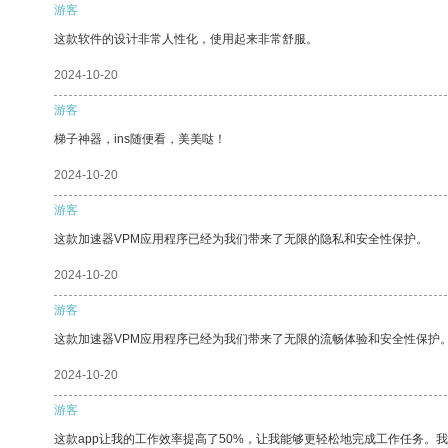
游客
这款软件的设计非常人性化，使用起来非常舒服。
2024-10-20
游客
梯子神器，ins随便看，美美哒！
2024-10-20
游客
这款加速器VPM应用程序已经为我们带来了无限的隐私和安全性保护。
2024-10-20
游客
这款加速器VPM应用程序已经为我们带来了无限的流畅体验和安全性保护
2024-10-20
游客
这款app让我的工作效率提高了50%，让我能够更轻松地完成工作任务。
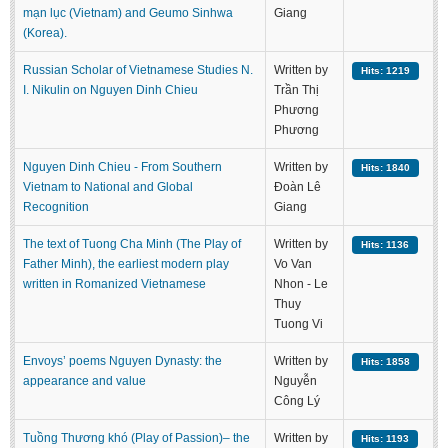
mạn lục (Vietnam) and Geumo Sinhwa
Giang
(Korea).
Russian Scholar of Vietnamese Studies N.
Written by
Hits: 1219
I. Nikulin on Nguyen Dinh Chieu
Trần Thị
Phương
Phương
Nguyen Dinh Chieu - From Southern
Written by
Hits: 1840
Vietnam to National and Global
Đoàn Lê
Recognition
Giang
The text of Tuong Cha Minh (The Play of
Written by
Hits: 1136
Father Minh), the earliest modern play
Vo Van
written in Romanized Vietnamese
Nhon - Le
Thuy
Tuong Vi
Envoys’ poems Nguyen Dynasty: the
Written by
Hits: 1858
appearance and value
Nguyễn
Công Lý
Tuồng Thương khó (Play of Passion)– the
Written by
Hits: 1193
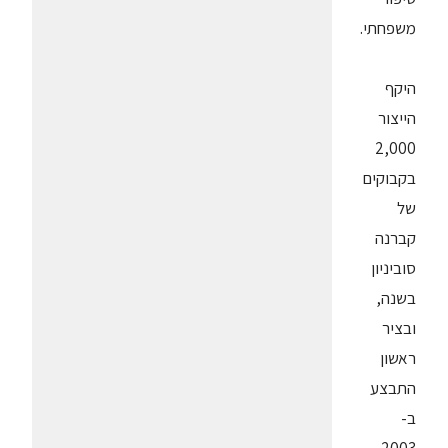
משפחתי.
היקף
הייצור
2,000
בקבוקים
של
קברנה
סוביניון
בשנה,
ובציר
ראשון
התבצע
ב-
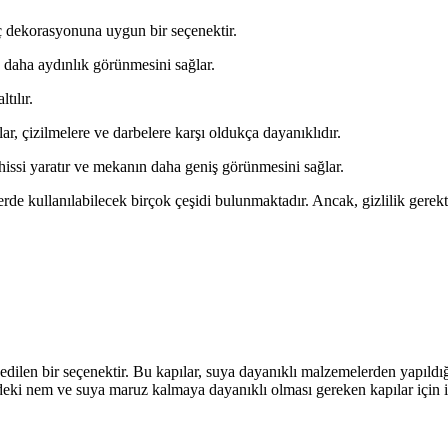
iç dekorasyonuna uygun bir seçenektir.
in daha aydınlık görünmesini sağlar.
tılır.
ar, çizilmelere ve darbelere karşı oldukça dayanıklıdır.
 hissi yaratır ve mekanın daha geniş görünmesini sağlar.
tlerde kullanılabilecek birçok çeşidi bulunmaktadır. Ancak, gizlilik gere
 edilen bir seçenektir. Bu kapılar, suya dayanıklı malzemelerden yapıldı
erdeki nem ve suya maruz kalmaya dayanıklı olması gereken kapılar için id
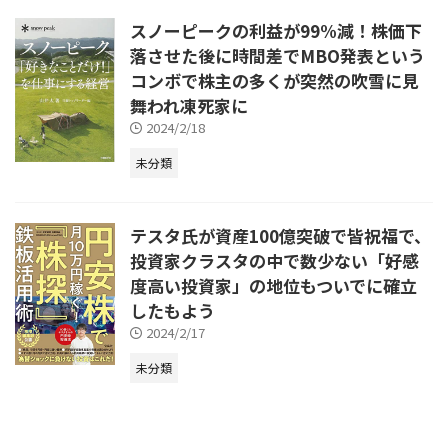
スノーピークの利益が99%減！株価下
落させた後に時間差でMBO発表という
コンボで株主の多くが突然の吹雪に見
舞われ凍死家に
2024/2/18
未分類
テスタ氏が資産100億突破で皆祝福で、
投資家クラスタの中で数少ない「好感
度高い投資家」の地位もついでに確立
したもよう
2024/2/17
未分類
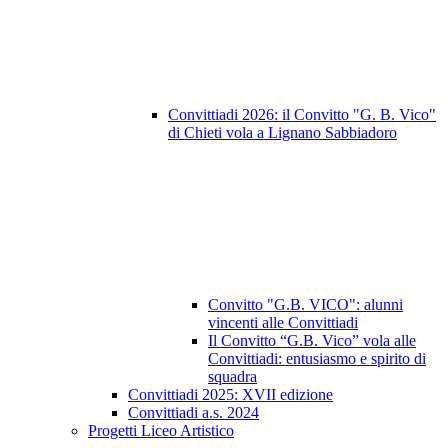
Convittiadi 2026: il Convitto "G. B. Vico"
di Chieti vola a Lignano Sabbiadoro
Convitto "G.B. VICO": alunni
vincenti alle Convittiadi
Il Convitto “G.B. Vico” vola alle
Convittiadi: entusiasmo e spirito di
squadra
Convittiadi 2025: XVII edizione
Convittiadi a.s. 2024
Progetti Liceo Artistico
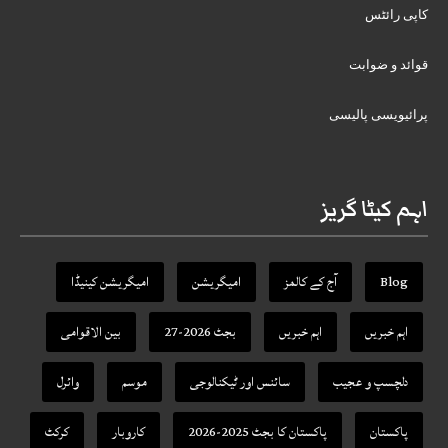
کاپی رائٹس
قوائد و ضوابت
پرائیویسی پالیسی
اہم کیٹا گریز
Blog
آج کے کالمز
امیگریشن
امیگریشن کینیڈا
اہم خبریں
اہم خبریں
بجٹ 2026-27
بین الاقوامی
دلچسپ و عجیب
سائنس اور ٹیکنالوجی
موسم
وائرل
پاکستان
پاکستان کا بجٹ 2025-2026
کاروبار
کرکٹ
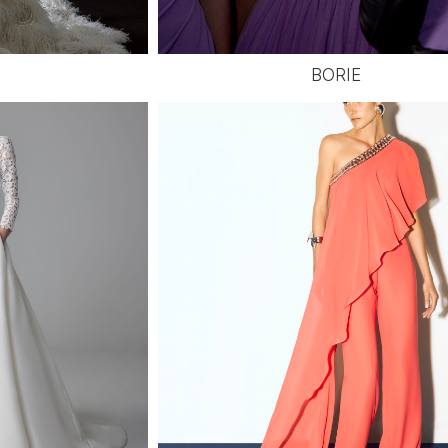
BORIE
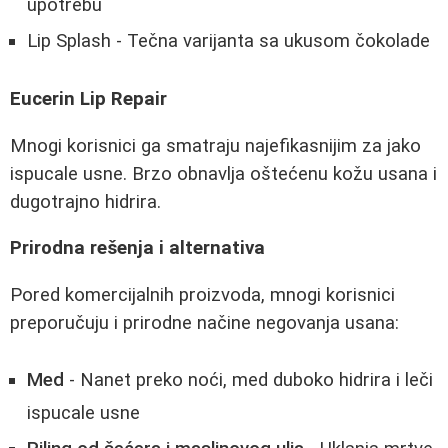
upotrebu
Lip Splash - Tečna varijanta sa ukusom čokolade
Eucerin Lip Repair
Mnogi korisnici ga smatraju najefikasnijim za jako
ispucale usne. Brzo obnavlja oštećenu kožu usana i
dugotrajno hidrira.
Prirodna rešenja i alternativa
Pored komercijalnih proizvoda, mnogi korisnici
preporučuju i prirodne načine negovanja usana:
Med
- Nanet preko noći, med duboko hidrira i leči
ispucale usne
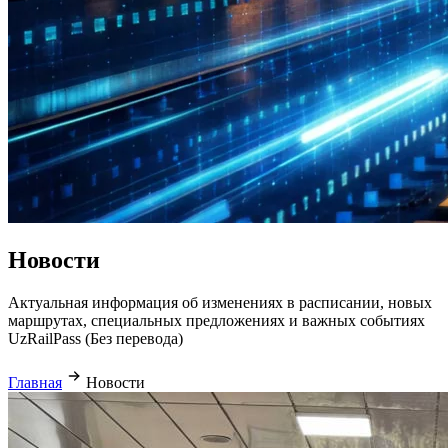
Новости
Актуальная информация об изменениях в расписании, новых
маршрутах, специальных предложениях и важных событиях
UzRailPass (Без перевода)
Главная
Новости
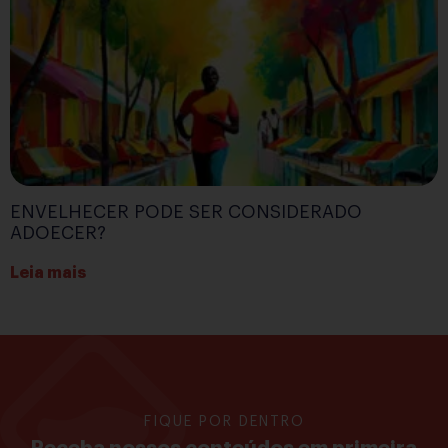
ENVELHECER PODE SER CONSIDERADO
ADOECER?
Leia mais
FIQUE POR DENTRO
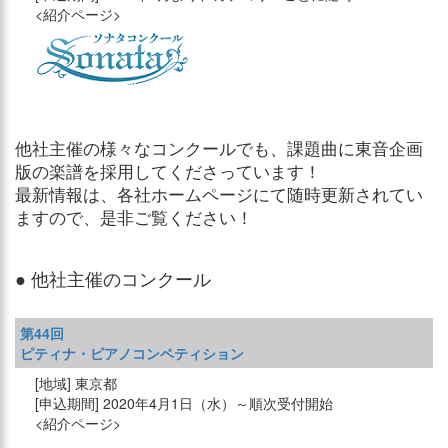
他社主催の様々なコンクールでも、課題曲に東音企画
版の楽譜を採用してくださっています！
最新情報は、各社ホームページにて随時更新されてい
ますので、是非ご覧ください！
● 他社主催のコンクール
第44回
ピティナ・ピアノコンペティション
東京都
2020年4月1日（水）～順次受付開始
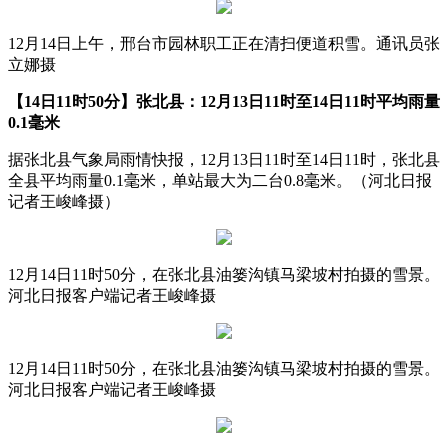
12月14日上午，邢台市园林职工正在清扫便道积雪。通讯员张
立娜摄
【14日11时50分】张北县：12月13日11时至14日11时平均雨量
0.1毫米
据张北县气象局雨情快报，12月13日11时至14日11时，张北县
全县平均雨量0.1毫米，单站最大为二台0.8毫米。（河北日报
记者王峻峰摄）
12月14日11时50分，在张北县油篓沟镇马梁坡村拍摄的雪景。
河北日报客户端记者王峻峰摄
12月14日11时50分，在张北县油篓沟镇马梁坡村拍摄的雪景。
河北日报客户端记者王峻峰摄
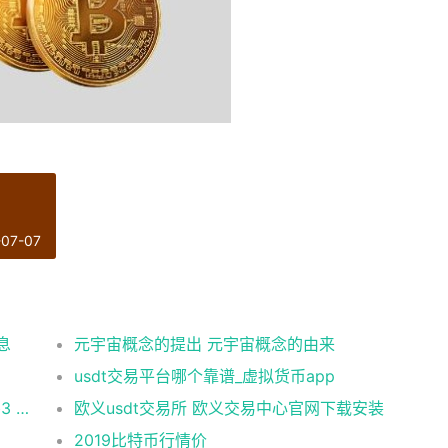
-07-07
息
元宇宙概念的提出 元宇宙概念的由来
usdt交易平台哪个靠谱_虚拟货币app
币安 在美国市场正式上线，开启加密与 Web3 创新的全新时代！
欧义usdt交易所 欧义交易中心官网下载安装
2019比特币行情价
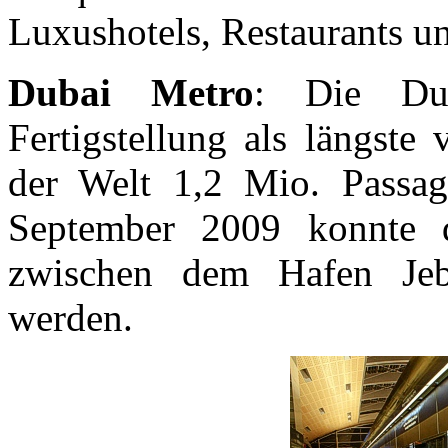
Luxushotels, Restaurants un
Dubai Metro
: Die Du
Fertigstellung als längste
der Welt 1,2 Mio. Passag
September 2009 konnte d
zwischen dem Hafen Jeb
werden.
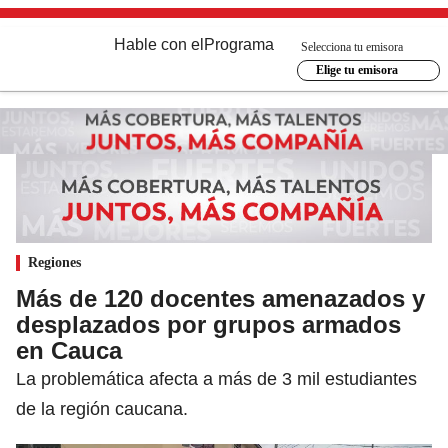
Hable con el
Programa
Selecciona tu emisora
Elige tu emisora
Regiones
Más de 120 docentes amenazados y
desplazados por grupos armados
en Cauca
La problemática afecta a más de 3 mil estudiantes
de la región caucana.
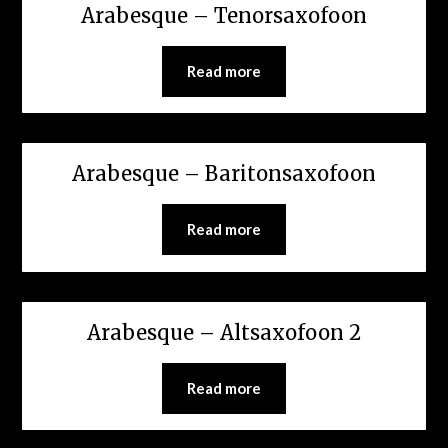
Arabesque – Tenorsaxofoon
Read more
Arabesque – Baritonsaxofoon
Read more
Arabesque – Altsaxofoon 2
Read more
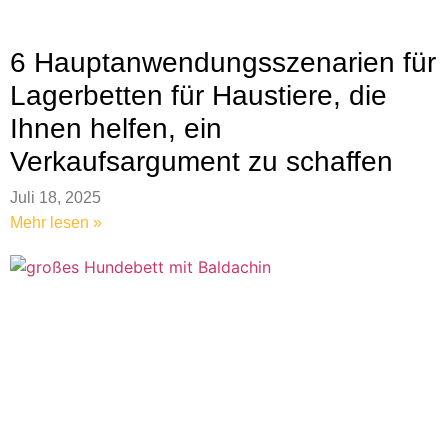
6 Hauptanwendungsszenarien für
Lagerbetten für Haustiere, die
Ihnen helfen, ein
Verkaufsargument zu schaffen
Juli 18, 2025
Mehr lesen »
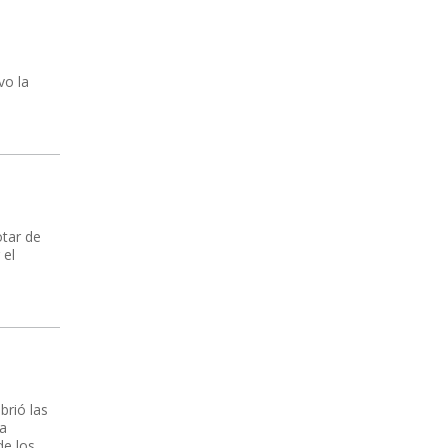
vo la
otar de
 el
brió las
ía
de los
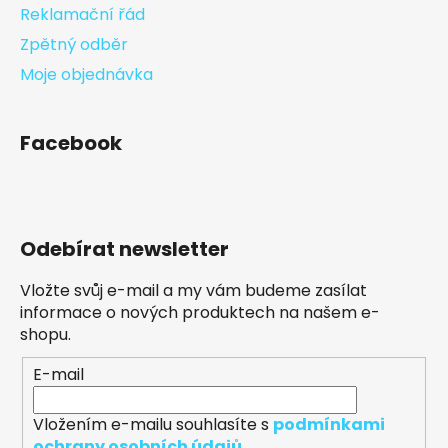
Reklamační řád
Zpětný odběr
Moje objednávka
Facebook
Odebírat newsletter
Vložte svůj e-mail a my vám budeme zasílat
informace o nových produktech na našem e-
shopu.
E-mail
Vložením e-mailu souhlasíte s
podmínkami
ochrany osobních údajů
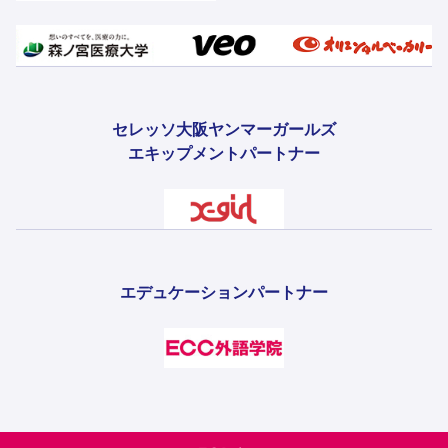
セレッソ大阪ヤンマーガールズ
エキップメントパートナー
エデュケーションパートナー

☆ ☆ ☆ ☆

If a line above contains the string "Hits", count it, then give the total and nothing else.

5